4Contre toutes sortes de post-platonismes ambiants (mais au risque, parfois, de réduire le discours platonicien à une parole de comptoir?), J.‑M. Schaeffer rétablit donc la légitimité de la fiction en la repensant à l’intérieur des « pratiques humaines ». Cette recontextualisation le conduit à envisager également d’autres pratiques imitatives, évoquées en repoussoir. C’est ainsi, par exemple, que l’on verra le scripteur biner son jardin, imitant en cela son voisin, mais selon un scénario personnel, laxiste et sensible, par où il conserve les mauvaises herbes quand elles sont en fleurs. Ou encore, tout un bestiaire, convoqué a contrario : saumons, requins, zèbres, turbots, papillons, etc. étoilent le travail de la définition et font joliment tourner le livre, ici ou là, au manuel de sciences naturelles. Sans compter les objets de la chambre d’enfants. Cet attirail est peu fréquent dans le bureau du poéticien, et, bien que, décidément, beaucoup (trop?) de nouveaux-nés ponctuent ces pages, on peut saluer l’entreprise qui consiste à croiser poétique et psychologie cognitive, deux disciplines jusque-là plutôt frileuses de leurs interactions, du moins dans le paysage français.

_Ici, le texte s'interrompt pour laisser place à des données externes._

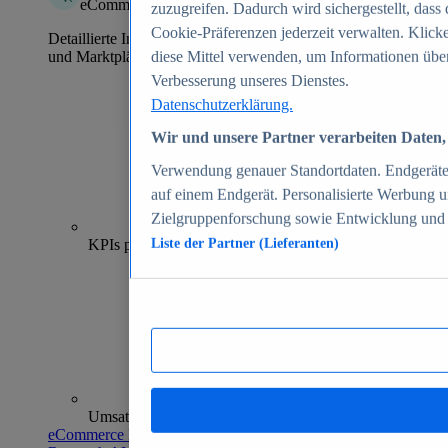
eCommerce Insights
zuzugreifen. Dadurch wird sichergestellt, dass 
Cookie-Präferenzen jederzeit verwalten. Klick
Detaillierte Informationen zu mehr als 39.000 Online-Shops
und Marktplätzen
diese Mittel verwenden, um Informationen über
Verbesserung unseres Dienstes.
Datenschutzerklärung.
Wir und unsere Partner verarbeiten Daten, 
Verwendung genauer Standortdaten. Endgeräteei
auf einem Endgerät. Personalisierte Werbung 
Zielgruppenforschung sowie Entwicklung und
70+
KPIs pro Shop
Liste der Partner (Lieferanten)
Umsatzanalysen und -prognosen
eCommerce Insights entdecken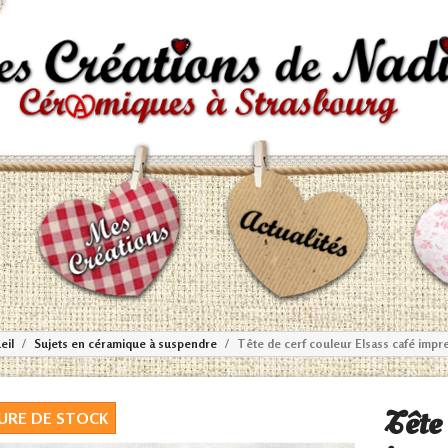
eil
Sujets en céramique à suspendre
Tête de cerf couleur Elsass café imp
Tête 
URE DE STOCK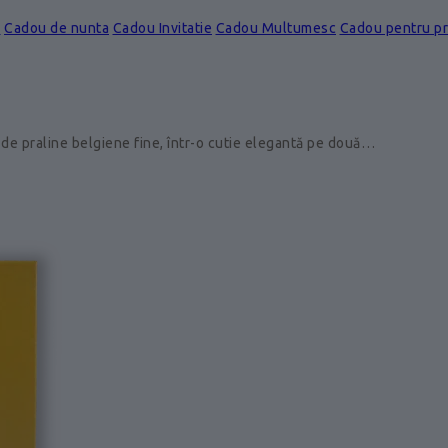
e
Cadou de nunta
Cadou Invitatie
Cadou Multumesc
Cadou pentru p
de praline belgiene fine, într-o cutie elegantă pe două…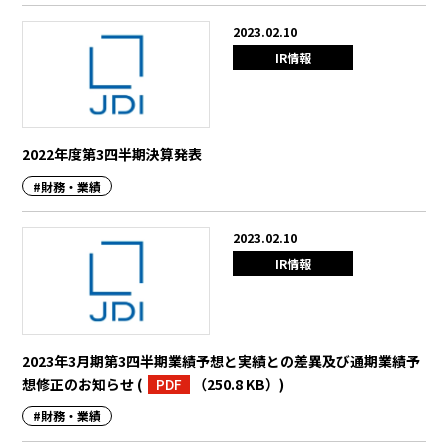
2023.02.10
IR情報
2022年度第3四半期決算発表
#財務・業績
2023.02.10
IR情報
2023年3月期第3四半期業績予想と実績との差異及び通期業績予
想修正のお知らせ
(
PDF
（250.8 KB）
)
#財務・業績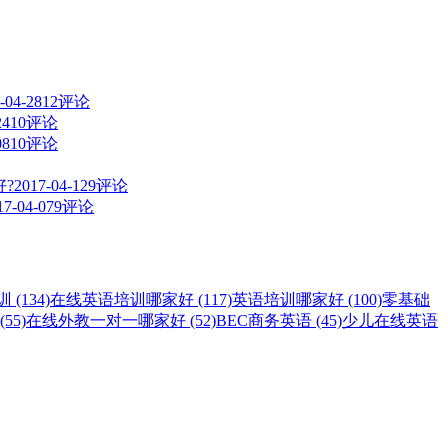
-04-28
12评论
24
10评论
08
10评论
?
2017-04-12
9评论
17-04-07
9评论
(134)
在线英语培训哪家好 (117)
英语培训哪家好 (100)
零基础
55)
在线外教一对一哪家好 (52)
BEC商务英语 (45)
少儿在线英语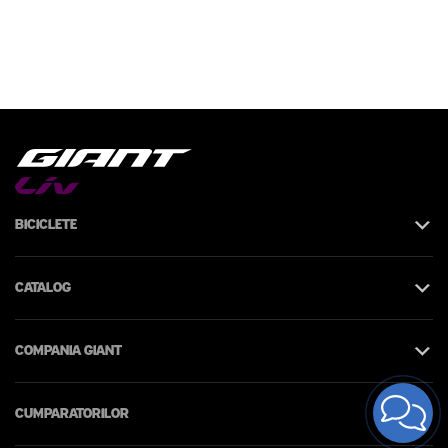
Biciclete
Catalog
Compania Giant
Cumparatorilor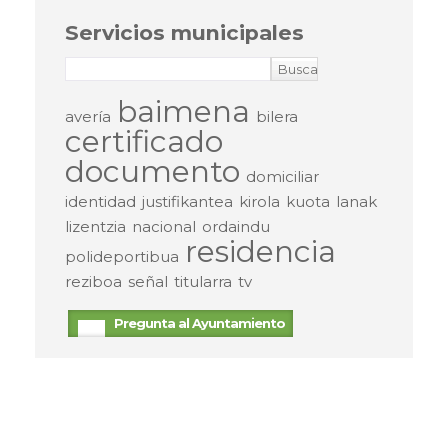
Servicios municipales
baimena
avería
bilera
certificado
documento
domiciliar
identidad
justifikantea
kirola
kuota
lanak
lizentzia
nacional
ordaindu
residencia
polideportibua
reziboa
señal
titularra
tv
Pregunta al Ayuntamiento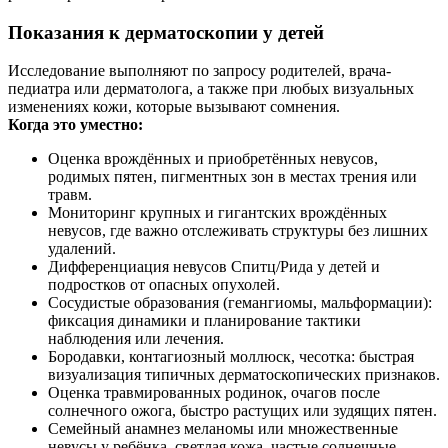
Показания к дерматоскопии у детей
Исследование выполняют по запросу родителей, врача-
педиатра или дерматолога, а также при любых визуальных
изменениях кожи, которые вызывают сомнения.
Когда это уместно:
Оценка врождённых и приобретённых невусов,
родимых пятен, пигментных зон в местах трения или
травм.
Мониторинг крупных и гигантских врождённых
невусов, где важно отслеживать структуры без лишних
удалений.
Дифференциация невусов Спитц/Рида у детей и
подростков от опасных опухолей.
Сосудистые образования (гемангиомы, мальформации):
фиксация динамики и планирование тактики
наблюдения или лечения.
Бородавки, контагиозный моллюск, чесотка: быстрая
визуализация типичных дерматоскопических признаков.
Оценка травмированных родинок, очагов после
солнечного ожога, быстро растущих или зудящих пятен.
Семейный анамнез меланомы или множественные
невусы у ребёнка, светлая кожа, частые солнечные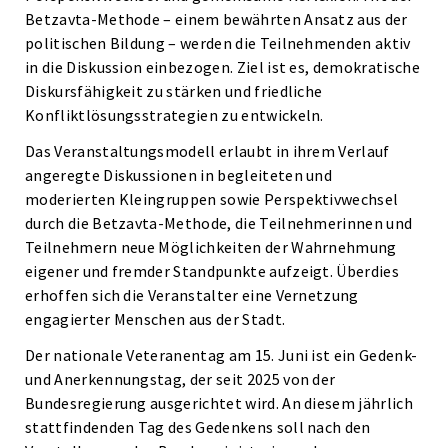
Betzavta-Methode – einem bewährten Ansatz aus der
politischen Bildung – werden die Teilnehmenden aktiv
in die Diskussion einbezogen. Ziel ist es, demokratische
Diskursfähigkeit zu stärken und friedliche
Konfliktlösungsstrategien zu entwickeln.
Das Veranstaltungsmodell erlaubt in ihrem Verlauf
angeregte Diskussionen in begleiteten und
moderierten Kleingruppen sowie Perspektivwechsel
durch die Betzavta-Methode, die Teilnehmerinnen und
Teilnehmern neue Möglichkeiten der Wahrnehmung
eigener und fremder Standpunkte aufzeigt. Überdies
erhoffen sich die Veranstalter eine Vernetzung
engagierter Menschen aus der Stadt.
Der nationale Veteranentag am 15. Juni ist ein Gedenk-
und Anerkennungstag, der seit 2025 von der
Bundesregierung ausgerichtet wird. An diesem jährlich
stattfindenden Tag des Gedenkens soll nach den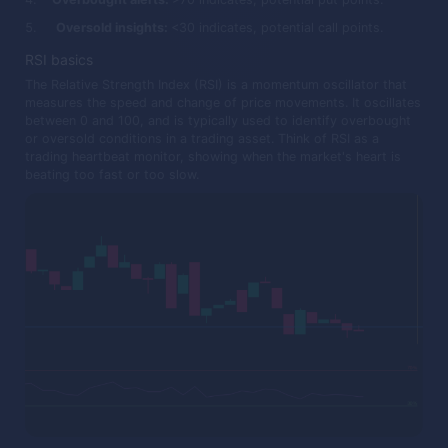
Oversold insights:
<30 indicates, potential call points.
RSI basics
The Relative Strength Index (RSI) is a momentum oscillator that
measures the speed and change of price movements. It oscillates
between 0 and 100, and is typically used to identify overbought
or oversold conditions in a trading asset. Think of RSI as a
trading heartbeat monitor, showing when the market's heart is
beating too fast or too slow.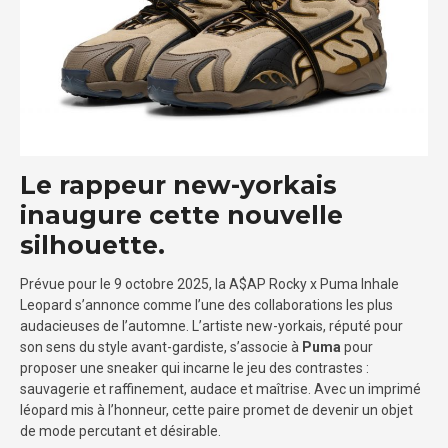
Le rappeur new-yorkais
inaugure cette nouvelle
silhouette.
Prévue pour le 9 octobre 2025, la A$AP Rocky x Puma Inhale
Leopard s’annonce comme l’une des collaborations les plus
audacieuses de l’automne. L’artiste new-yorkais, réputé pour
son sens du style avant-gardiste, s’associe à
Puma
pour
proposer une sneaker qui incarne le jeu des contrastes :
sauvagerie et raffinement, audace et maîtrise. Avec un imprimé
léopard mis à l’honneur, cette paire promet de devenir un objet
de mode percutant et désirable.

5On pourra regretter toutefois, d’une part, que la question des rapports entre fiction et référence soit traitée un peu rapidement, et parfois selon des modalités nous semble‑t‑il discutables (J.‑M. Schaeffer ne confond‑il pas, en particulier, modélisation et dénotation ?) ; d’autre part, l’universalisme qui sous-tend ce psychologisme de la fiction. J.‑M. Schaeffer ne cesse de l’écrire, la fiction existe « de tout temps », dans la temporalité collective ; depuis l’enfance, dans la temporalité individuelle ; et en tous lieux (les hulis rêvent aussi, et jouent de même). Il ne s’agit pas de remettre en cause cet universalisme, mais plutôt son efficacité. L’histoire, comme la géographie, travaillent nécessairement la fiction, et le rapport que l’on entretient avec elle. L’universalisme, quand il est aussi appuyé, risque de donner l’illusion d’une négation des spécificités, alors même que l’enjeu d’une analyse globale est, bien évidemment, décisif. Reste une rencontre interdisciplinaire fructueuse, un traitement original de la question de la fiction, et une foule d’exemples peu habituels aux lecteurs de théorie littéraire. Avec à la clé, bien sûr, la réhabilitation de Lara Croft.